Un’esperienza da cui trarre degli insegnamenti. Tale è stata per me la giornata del 30 aprile appena passato. Con il collega Albatro e StrongAle, ho avuto la fortuna di accompagnare Marco Travaglio da Bolzano a Trento, dove ha presentato il suo ultimo libro “Ad personam”.

Arriva all’aeroporto serafico e tranquillo. Quando risponde alle nostre domande, in macchina, dobbiamo avvicinare l’orecchio per sentire, tanto parla piano. La valigia pesantissima e rovinata e la borsa di stoffa sono nel bagagliaio della macchina, pieni di articoli ritagliati e pronti all’uso. Il nostro insolito passeggero ha bisogno di un posto tranquillo dove scrivere il pezzo per il Fatto. Una volta arrivati, prima della presentazione del libro, tira fuori pc e chiavetta e lì, su due piedi, scrive l’articolo, che domani sarà in prima pagina.

Sono stato felice di trovare in Travaglio una persona consapevole di essere seguito da migliaia di persone, e di essere da loro ritenuto un esempio, ma nello stesso tempo semplice, gentile e disponibile a chiacchierare (nei brevi ritagli di tempo tra una telefonata e l’altra) con tre ragazzi curiosi ed emozionati nell’incontrarlo.

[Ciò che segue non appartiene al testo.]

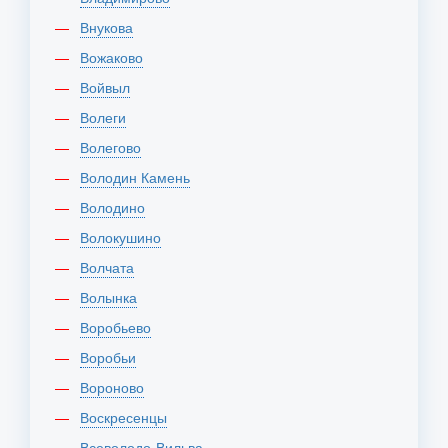
Внукова
Вожаково
Войвыл
Волеги
Волегово
Володин Камень
Володино
Волокушино
Волчата
Волынка
Воробьево
Воробьи
Вороново
Воскресенцы
Всеволодо-Вильва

Personalmente, ammiro Travaglio per la sua forza. La forza di portare avanti le proprie idee e convinzioni senza farsi condizionare e la forza (molto rara di questi tempi) di cercare, documentarsi e lavorare sodo, prima di esprimersi e criticare. Le battute scambiate in macchina e la successiva presentazione del libro hanno ulteriormente evidenziato come valori quali l’onestà, l’imparzialità, l’ironia e la cultura siano fondamentali e preziosi, anche nella società di oggi, che i valori li disprezza.

Farò tesoro dei consigli che ho ricevuto. E quando un giorno, forse, riuscirò a diventare giornalista, sarà al suo esempio che guarderò.